Seperti pikiran Vian menjadi orang lain itu sangat sulit. Apa lagi menjadi Malin Kundang yang dipandag orang-orang sebagai anak yang baik hati dan rajin. Seperti sekarang Vian hanya bisa menatap datar Riko dan Lisa yang tengah bersiap untuk melaut. Padahal hari sudah malam tapi gadis itu memaksa untuk ikut mencari ikan.
“Malin ayo cepat kita berangkat,” teriak Lisa. Rambut panjang gadis itu berkibar tertiup angin malam yang cukup kencang. Kain coklat yang membungkus ¾ kakinya serta baju lengan panjang yang sedikit tipis membuat Vian tertarik melihatnya. Tidakkah gadis itu kedinginan?
“Kalian saja yang melaut, saya tunggu di sini,” sahut Vian sambil duduk santai di atas pasir. Suasana malam yang sunyi membuat Vian lebih tenang menikmati malam sambil menatap bintang. Jarang sekali ia bisa bersantai seperti ini.
Lisa berjalan cepat ke arah Vian kemudian menarik tangan pria itu untuk beranjak. Namun Vian menepisnya hingga pegangan Lisa terlepas. Jengkel dengan sikap Vian membuat Lisa mencubit perutnya.
“Aww!” ringis Vian. Matanya melotot menatap gadis manis di depannya. Ternyata Lisa selain cengeng juga menyebalkan. Vian tidak suka gadis seperti Lisa yang pemaksa.
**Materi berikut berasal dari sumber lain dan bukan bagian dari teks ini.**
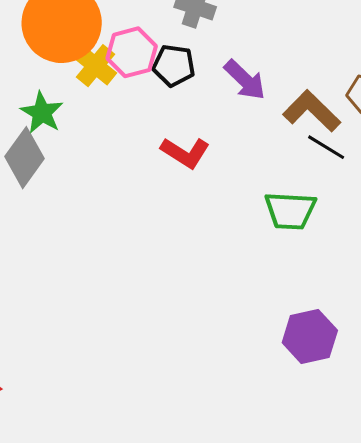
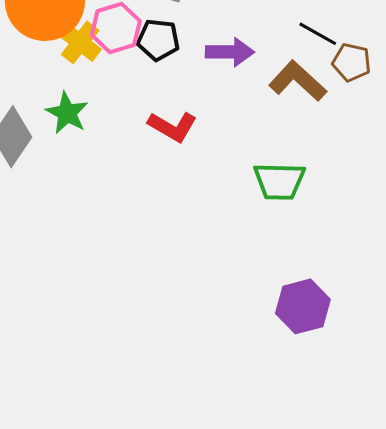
purple arrow: (245, 80) -> (230, 52), turned -42
green star: (42, 113) -> (67, 113), moved
black line: (326, 147) -> (318, 34), moved

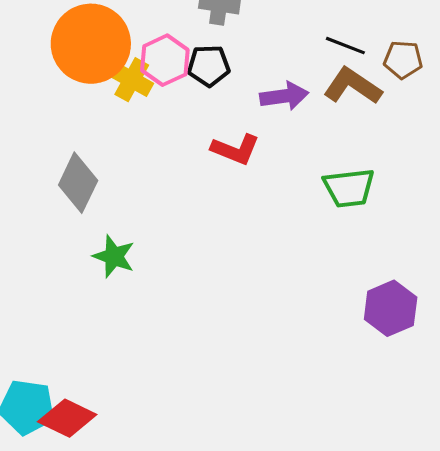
black line: (318, 34) -> (345, 46), moved
purple arrow: (230, 52) -> (284, 96), moved
green star: (67, 113) -> (114, 256), moved

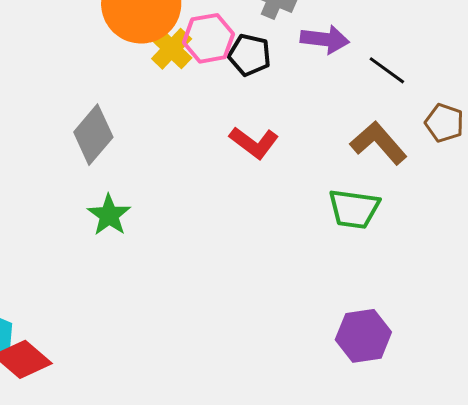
brown pentagon: (403, 60) -> (444, 123), moved
brown L-shape: (353, 86) -> (378, 143), moved
purple arrow: (284, 96) -> (325, 39), moved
“Kenapa kamu cubit saya?” protes Vian.
“Itu hukuman untuk kamu. Ayo kita berangkat.” Lisa tidak mengindahkan protes dari Vian, ia tetap menyeret tangan pria itu untuk naik ke perahu. Riko dan seorang pria tua mulai menjalankan perahunya menembus kegelapan malam. Lisa terlihat senang membantu Riko melemparkan jaring untuk menangkap ikan.
Berbeda dengan Vian yang sejak tadi hanya diam tanpa bicara sedikit pun. Wajahnya terlihat pucat. Riko menggeleng pasrah dengan kemalasan bosnya yang sangat parah.
“Malin kenapa kamu diam saja?” tanya Lisa cemberut. Vian menatapnya sejenak kemudian memalingkan wajah sembari mengusap perut datarnya.
“Kamu lapar Malin?” tanya Lisa lagi. Gadis itu duduk dekat Vian. Sepertinya Lisa tidak suka diabaikan oleh Vian.
“Kenapa kamu diam saja, Malin? Kamu marah sama saya?” tanya Lisa lagi. Namun belum cukup untuk membuat Vian membuka mulutnya. Lisa menunduk, ia mulai merasa bersalah.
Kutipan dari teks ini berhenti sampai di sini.